AB 2107, Scott. Elder abuse.
(1) Existing law imposes on all insurers, brokers, advisers, and others engaged in the business of Medicare supplemental insurance and long-term care insurance with a policyholder, a duty of honesty, good faith, and fair dealing. This bill would impose the duty of honesty, good faith, and fair dealing on insurers, brokers, advisers, and others engaged in the business of Medicare supplemental insurance and long-term care insurance with respect to prospective policyholders.
The bill would only permit life advisers, on or after July 1, 2001, to sell or offer for sale to an elder or his or her agent any financial product on the basis of the product's treatment under Medi-Cal after providing the elder or his or her agent with a specified disclosure, in writing, explaining the resource and income requirements of the Medi-Cal program, including, but not limited to, certain exempt resources, certain protections against spousal impoverishment, and certain circumstances under which an interest in a home may be transferred without affecting Medi-Cal eligibility.

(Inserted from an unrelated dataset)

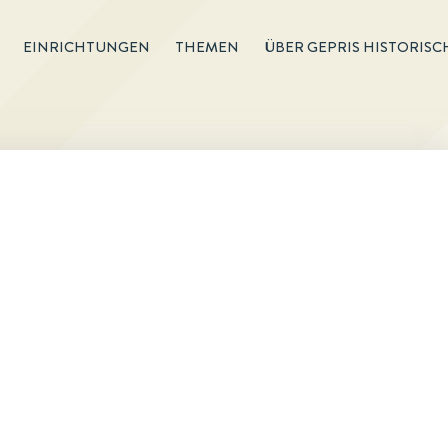
EINRICHTUNGEN
THEMEN
ÜBER GEPRIS HISTORISC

The bill would exclude from the application of these disclosure provisions credit life insurance, as defined.
(2) Existing law prohibits conflicts of interest between an attorney and client.
This bill would require the State Bar to make a report, by December 31 of each year, to theLegislature on the provision of financial services by lawyers to elders, as specified. The report would include the number of complaints filed and investigations initiated, the type of charges made, and the number and nature of disciplinary actions taken by the State Bar.
(3) Existing law defines financial abuse for the purpose of reporting and investigating elder and dependent adult abuse. This bill would revise that definition.